"Victorious seems to capture a turning point in Stockdale's journey as a songwriter: moving on from his tried-and-true formulas"
Stoner-rock is bigger now than ever. The underground is full of sludgy beardos jamming on fuzzy bass riffs, and Zeppelin worshippers are poking their heads into the mainstream.
It's in this climate that Wolfmother — a band that was always too poppy for metalheads, but too bizarre for sustained chart success — drop their fourth full-length, and the results are… interesting.
For the most part, Andrew Stockdale — working mostly with session musicians now — keeps to the Wolfmother ethos of paying tribute to Uriah Heep, Led Zeppelin and Black Sabbath.
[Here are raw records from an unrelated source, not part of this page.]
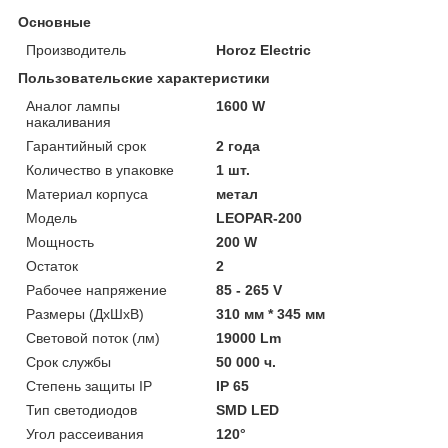
Основные
Производитель
Horoz Electric
Пользовательские характеристики
Аналог лампы
1600 W
накаливания
Гарантийный срок
2 года
Количество в упаковке
1 шт.
Материал корпуса
метал
Модель
LEOPAR-200
Мощность
200 W
Остаток
2
Рабочее напряжение
85 - 265 V
Размеры (ДхШхВ)
310 мм * 345 мм
Световой поток (лм)
19000 Lm
Срок службы
50 000 ч.
Степень защиты IP
IP 65
Тип светодиодов
SMD LED
Угол рассеивания
120°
However, it would be unfair to say that was all that was going on with Victorious. The band leaves their comfort zone with the acoustic, indie jangle of Pretty Peggy and the Lenny Kravitz-esque Baroness. Victorious seems to capture a turning point in Stockdale's journey as a songwriter: moving on from his tried-and-true formulas while also making a bid for relevance in a musical landscape with vastly different politics than when he began.
Whether you see Victorious as an earnest evolution or a callous cash-grab, there's a few things that can't be denied: the songwriting is tighter, the production is lightyears ahead of the band's previous work, and Stockdale is working from a place of focus and direction. This may be the record that propels Wolfmother back into mainstream consciousness, or it may give them some street cred in the stoner-rock scene they missed out on the first time around. Or maybe this will be the same old Wolfmother story: too weird to live, and too rare to die.